INFORMATION GIVEN: Begin

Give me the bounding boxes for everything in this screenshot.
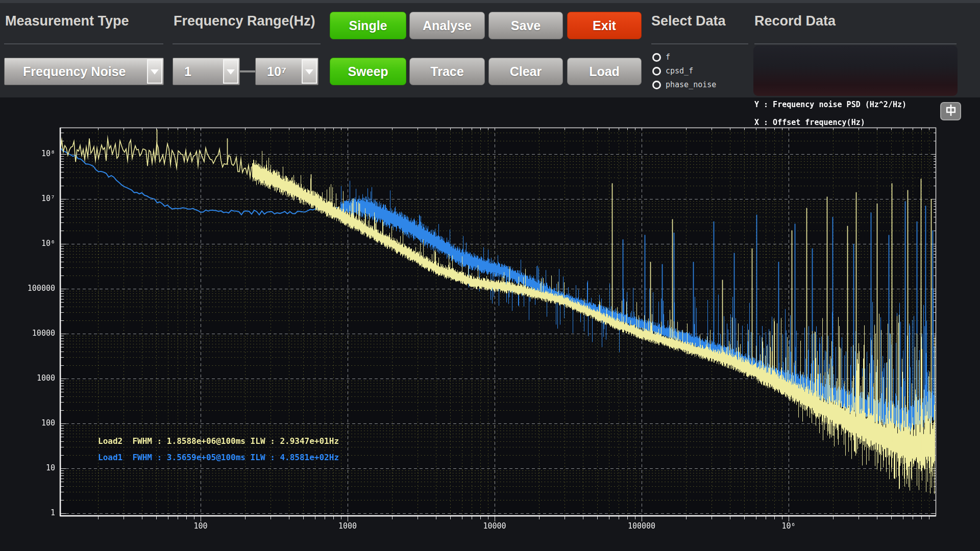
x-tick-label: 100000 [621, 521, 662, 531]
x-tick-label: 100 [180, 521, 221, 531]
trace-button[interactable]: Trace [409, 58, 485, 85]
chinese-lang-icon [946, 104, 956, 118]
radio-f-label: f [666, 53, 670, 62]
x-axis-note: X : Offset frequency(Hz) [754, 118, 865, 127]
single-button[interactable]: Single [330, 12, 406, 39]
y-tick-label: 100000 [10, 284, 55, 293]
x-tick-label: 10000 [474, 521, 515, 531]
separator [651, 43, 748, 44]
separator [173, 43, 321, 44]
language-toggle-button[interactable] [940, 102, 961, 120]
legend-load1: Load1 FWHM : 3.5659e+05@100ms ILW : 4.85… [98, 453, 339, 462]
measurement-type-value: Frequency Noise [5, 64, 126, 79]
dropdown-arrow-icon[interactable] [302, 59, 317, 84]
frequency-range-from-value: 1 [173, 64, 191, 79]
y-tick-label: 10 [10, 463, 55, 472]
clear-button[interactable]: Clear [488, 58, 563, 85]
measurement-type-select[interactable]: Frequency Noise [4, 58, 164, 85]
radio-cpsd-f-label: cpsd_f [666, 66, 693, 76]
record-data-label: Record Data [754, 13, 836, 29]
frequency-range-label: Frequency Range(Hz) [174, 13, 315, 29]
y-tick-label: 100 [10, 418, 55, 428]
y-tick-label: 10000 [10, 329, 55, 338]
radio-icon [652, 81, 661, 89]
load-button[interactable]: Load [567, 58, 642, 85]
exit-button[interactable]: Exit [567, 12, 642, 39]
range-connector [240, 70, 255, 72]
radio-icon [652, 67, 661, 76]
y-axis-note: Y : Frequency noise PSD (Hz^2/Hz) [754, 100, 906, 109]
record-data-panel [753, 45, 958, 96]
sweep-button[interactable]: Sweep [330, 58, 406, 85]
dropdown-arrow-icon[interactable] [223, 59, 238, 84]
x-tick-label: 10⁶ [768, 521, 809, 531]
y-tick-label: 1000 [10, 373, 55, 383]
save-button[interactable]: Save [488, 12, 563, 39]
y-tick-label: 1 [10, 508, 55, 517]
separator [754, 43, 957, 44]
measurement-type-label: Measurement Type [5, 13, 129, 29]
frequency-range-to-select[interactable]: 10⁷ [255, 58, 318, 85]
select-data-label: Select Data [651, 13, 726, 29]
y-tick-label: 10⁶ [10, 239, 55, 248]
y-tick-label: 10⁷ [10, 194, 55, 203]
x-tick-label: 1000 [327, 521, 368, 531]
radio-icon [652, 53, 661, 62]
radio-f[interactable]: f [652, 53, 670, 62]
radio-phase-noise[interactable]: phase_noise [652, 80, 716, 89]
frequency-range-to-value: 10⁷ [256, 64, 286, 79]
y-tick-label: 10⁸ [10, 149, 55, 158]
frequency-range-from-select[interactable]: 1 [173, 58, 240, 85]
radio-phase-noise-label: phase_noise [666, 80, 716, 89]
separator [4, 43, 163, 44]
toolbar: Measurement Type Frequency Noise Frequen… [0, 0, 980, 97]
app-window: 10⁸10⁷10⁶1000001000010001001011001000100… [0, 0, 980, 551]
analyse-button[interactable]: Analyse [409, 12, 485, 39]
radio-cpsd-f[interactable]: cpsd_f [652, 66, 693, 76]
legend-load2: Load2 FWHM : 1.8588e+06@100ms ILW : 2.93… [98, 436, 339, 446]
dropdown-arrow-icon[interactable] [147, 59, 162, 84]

INFORMATION GIVEN: End
INFORMATION GIVEN: Begin

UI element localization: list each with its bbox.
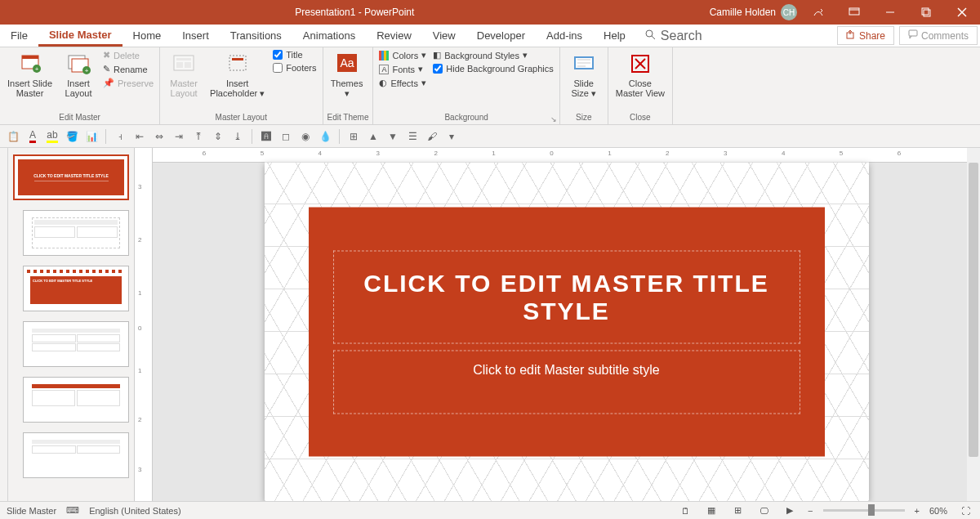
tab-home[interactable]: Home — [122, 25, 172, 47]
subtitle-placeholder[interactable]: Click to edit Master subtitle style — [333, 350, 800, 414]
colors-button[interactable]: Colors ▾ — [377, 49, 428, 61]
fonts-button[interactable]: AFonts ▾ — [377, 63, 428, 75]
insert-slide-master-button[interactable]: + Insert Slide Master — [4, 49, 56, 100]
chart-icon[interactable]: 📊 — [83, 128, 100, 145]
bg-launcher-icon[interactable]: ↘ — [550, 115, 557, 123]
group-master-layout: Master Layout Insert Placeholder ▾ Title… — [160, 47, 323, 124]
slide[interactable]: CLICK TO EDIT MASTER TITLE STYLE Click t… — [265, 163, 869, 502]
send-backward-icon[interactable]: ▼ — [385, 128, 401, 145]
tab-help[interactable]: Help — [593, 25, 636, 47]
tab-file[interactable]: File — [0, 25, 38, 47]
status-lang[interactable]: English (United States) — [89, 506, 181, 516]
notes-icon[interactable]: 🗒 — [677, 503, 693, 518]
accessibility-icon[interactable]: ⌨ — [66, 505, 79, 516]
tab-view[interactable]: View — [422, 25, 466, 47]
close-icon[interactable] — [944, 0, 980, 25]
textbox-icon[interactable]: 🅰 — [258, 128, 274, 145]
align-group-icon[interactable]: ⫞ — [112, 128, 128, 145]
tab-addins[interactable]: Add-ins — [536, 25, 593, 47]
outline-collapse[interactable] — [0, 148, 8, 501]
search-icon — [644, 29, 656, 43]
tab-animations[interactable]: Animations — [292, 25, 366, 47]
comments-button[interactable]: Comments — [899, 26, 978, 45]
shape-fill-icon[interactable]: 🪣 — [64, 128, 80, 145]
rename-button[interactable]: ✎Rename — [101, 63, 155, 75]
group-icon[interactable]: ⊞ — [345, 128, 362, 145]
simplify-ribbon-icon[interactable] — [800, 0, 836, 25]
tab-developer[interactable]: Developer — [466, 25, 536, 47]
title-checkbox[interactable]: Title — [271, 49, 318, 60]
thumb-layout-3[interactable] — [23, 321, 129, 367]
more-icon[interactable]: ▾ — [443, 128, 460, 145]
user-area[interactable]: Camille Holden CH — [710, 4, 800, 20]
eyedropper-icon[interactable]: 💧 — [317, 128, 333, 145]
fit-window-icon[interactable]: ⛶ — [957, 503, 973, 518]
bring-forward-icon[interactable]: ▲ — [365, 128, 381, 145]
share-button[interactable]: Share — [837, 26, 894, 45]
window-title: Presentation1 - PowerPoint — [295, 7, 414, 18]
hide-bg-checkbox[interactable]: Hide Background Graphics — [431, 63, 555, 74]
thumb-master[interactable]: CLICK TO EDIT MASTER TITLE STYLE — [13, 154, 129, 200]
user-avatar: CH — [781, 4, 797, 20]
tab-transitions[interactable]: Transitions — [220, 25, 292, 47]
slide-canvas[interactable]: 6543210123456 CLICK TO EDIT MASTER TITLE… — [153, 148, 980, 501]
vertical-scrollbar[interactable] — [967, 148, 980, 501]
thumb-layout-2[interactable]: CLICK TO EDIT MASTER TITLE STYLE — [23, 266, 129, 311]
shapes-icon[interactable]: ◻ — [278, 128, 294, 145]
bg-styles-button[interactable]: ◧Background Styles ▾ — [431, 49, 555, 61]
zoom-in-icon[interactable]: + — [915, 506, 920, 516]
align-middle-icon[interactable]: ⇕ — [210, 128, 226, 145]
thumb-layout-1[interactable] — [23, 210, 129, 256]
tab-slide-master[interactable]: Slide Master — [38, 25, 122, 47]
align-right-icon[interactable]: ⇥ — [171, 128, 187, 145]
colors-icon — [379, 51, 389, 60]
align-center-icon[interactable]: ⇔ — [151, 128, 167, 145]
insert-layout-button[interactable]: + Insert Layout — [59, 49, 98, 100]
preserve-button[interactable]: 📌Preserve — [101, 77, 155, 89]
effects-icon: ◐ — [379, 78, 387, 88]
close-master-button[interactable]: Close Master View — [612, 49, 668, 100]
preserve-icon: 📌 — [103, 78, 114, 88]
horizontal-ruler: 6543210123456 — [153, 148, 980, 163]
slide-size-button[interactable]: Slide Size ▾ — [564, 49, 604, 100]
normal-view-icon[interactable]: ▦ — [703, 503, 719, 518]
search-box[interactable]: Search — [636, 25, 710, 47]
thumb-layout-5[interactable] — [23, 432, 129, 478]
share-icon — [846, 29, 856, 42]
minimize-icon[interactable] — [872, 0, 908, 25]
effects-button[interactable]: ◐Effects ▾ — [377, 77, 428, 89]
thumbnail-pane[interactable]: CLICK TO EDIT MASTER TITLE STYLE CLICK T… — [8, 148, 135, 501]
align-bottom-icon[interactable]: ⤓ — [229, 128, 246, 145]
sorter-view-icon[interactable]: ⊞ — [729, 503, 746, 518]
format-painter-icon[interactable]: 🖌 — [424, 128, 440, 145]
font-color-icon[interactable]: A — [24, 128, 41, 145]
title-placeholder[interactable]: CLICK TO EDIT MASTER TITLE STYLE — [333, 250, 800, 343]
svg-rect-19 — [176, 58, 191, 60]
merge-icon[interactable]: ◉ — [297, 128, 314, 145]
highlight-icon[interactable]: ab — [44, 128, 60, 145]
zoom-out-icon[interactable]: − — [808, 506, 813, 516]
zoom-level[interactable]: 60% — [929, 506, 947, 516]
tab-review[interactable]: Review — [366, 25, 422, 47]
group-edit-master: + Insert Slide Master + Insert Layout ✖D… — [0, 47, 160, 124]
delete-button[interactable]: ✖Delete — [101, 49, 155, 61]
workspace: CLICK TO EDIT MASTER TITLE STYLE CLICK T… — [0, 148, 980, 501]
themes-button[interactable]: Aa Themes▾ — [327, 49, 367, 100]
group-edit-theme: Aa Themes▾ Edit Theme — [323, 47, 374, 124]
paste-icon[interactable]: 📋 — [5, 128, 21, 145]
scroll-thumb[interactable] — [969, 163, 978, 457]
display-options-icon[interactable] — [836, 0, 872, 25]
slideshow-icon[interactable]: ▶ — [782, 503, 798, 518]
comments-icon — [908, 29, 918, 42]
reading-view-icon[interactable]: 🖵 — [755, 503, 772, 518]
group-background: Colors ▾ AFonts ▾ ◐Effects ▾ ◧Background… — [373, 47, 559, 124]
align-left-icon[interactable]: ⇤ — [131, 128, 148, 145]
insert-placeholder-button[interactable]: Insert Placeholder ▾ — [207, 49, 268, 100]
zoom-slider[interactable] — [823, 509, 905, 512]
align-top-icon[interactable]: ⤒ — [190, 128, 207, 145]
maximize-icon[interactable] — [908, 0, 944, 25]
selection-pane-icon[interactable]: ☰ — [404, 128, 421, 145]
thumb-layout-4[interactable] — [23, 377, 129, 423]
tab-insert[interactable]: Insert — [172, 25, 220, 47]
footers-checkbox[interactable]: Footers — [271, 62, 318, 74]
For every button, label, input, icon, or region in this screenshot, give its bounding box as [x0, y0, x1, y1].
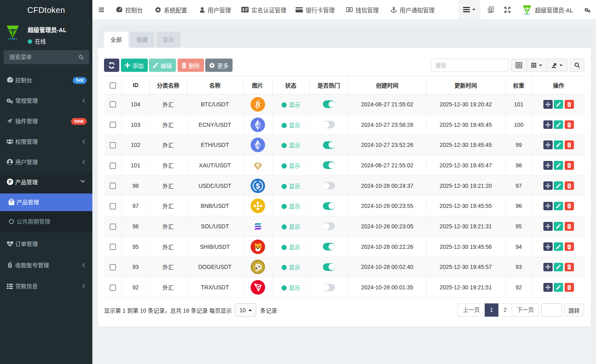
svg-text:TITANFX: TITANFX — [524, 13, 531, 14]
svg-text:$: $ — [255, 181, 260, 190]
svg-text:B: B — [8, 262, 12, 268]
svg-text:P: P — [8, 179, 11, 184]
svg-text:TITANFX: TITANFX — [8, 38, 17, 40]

INFORMATION GIVEN: End
INFORMATION GIVEN: Begin

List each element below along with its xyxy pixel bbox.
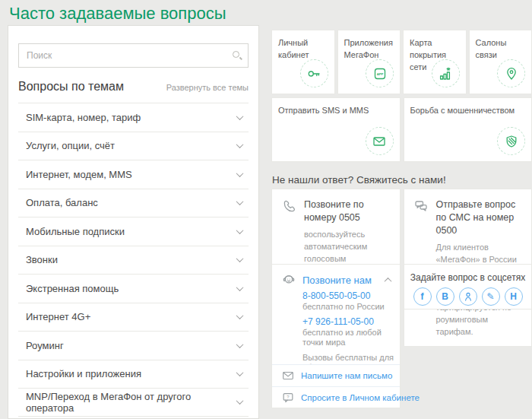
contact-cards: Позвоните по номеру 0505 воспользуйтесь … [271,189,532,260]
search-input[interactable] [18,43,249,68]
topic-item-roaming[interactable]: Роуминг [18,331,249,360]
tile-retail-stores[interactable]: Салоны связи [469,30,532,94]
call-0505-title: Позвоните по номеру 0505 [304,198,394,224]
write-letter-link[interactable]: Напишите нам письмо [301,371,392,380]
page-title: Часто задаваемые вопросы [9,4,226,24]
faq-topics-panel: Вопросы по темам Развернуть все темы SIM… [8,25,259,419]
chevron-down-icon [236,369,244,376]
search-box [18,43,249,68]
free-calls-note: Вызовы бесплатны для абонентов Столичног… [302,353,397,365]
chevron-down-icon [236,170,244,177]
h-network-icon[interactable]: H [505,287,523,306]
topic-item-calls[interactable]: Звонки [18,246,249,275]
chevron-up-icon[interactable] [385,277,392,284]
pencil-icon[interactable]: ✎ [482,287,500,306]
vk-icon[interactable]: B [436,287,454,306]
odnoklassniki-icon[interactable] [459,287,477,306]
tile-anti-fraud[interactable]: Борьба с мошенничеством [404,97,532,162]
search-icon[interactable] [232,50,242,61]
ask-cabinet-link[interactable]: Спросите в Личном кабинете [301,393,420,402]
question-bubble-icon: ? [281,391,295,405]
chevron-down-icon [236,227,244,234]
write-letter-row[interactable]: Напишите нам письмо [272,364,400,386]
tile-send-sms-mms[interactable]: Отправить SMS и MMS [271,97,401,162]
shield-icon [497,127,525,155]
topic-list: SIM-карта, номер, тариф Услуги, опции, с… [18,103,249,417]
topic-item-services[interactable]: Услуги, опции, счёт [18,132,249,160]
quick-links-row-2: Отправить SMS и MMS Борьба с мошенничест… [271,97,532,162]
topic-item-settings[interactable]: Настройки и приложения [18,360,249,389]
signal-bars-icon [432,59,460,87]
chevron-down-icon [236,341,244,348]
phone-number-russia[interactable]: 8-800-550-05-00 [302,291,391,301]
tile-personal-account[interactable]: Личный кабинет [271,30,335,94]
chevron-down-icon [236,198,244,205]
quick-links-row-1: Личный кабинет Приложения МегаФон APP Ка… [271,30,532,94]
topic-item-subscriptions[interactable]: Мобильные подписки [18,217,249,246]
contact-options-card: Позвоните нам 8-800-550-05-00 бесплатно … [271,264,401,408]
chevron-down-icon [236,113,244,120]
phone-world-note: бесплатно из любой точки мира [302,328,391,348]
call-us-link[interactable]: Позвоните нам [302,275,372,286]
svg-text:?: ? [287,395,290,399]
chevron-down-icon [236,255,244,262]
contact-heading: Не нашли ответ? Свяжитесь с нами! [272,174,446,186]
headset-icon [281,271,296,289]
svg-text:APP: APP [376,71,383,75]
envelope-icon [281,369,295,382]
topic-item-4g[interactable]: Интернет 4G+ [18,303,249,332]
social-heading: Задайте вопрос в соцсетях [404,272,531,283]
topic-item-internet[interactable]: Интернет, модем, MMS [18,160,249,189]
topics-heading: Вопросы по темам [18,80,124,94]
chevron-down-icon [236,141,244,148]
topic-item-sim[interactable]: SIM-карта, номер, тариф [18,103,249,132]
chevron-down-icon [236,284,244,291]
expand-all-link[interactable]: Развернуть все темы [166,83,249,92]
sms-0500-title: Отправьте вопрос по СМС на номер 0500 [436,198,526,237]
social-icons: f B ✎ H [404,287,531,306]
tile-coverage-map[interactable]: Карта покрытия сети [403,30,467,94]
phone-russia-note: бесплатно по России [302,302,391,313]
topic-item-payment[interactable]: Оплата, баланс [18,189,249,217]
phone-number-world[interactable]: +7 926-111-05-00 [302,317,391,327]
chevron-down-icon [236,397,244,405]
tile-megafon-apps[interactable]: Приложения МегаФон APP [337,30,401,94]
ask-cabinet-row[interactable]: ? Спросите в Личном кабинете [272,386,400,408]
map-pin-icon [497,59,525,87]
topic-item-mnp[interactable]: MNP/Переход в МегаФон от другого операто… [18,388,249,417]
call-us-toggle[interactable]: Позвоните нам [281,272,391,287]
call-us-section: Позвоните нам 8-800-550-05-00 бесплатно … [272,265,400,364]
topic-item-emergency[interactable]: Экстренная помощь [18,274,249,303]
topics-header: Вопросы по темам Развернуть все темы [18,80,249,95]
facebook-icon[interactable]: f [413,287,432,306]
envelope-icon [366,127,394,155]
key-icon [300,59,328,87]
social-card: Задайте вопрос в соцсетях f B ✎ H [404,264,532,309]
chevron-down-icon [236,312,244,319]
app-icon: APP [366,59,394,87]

INFORMATION GIVEN: End

(WHAT YOU ARE ASKED TO DO): All lines of the data that hold "phase" need to be copied.

(SOLUTION FOR THIS EXERCISE):
radio-phase-noise[interactable]: phase_noise [652, 80, 716, 89]
radio-phase-noise-label: phase_noise [666, 80, 716, 89]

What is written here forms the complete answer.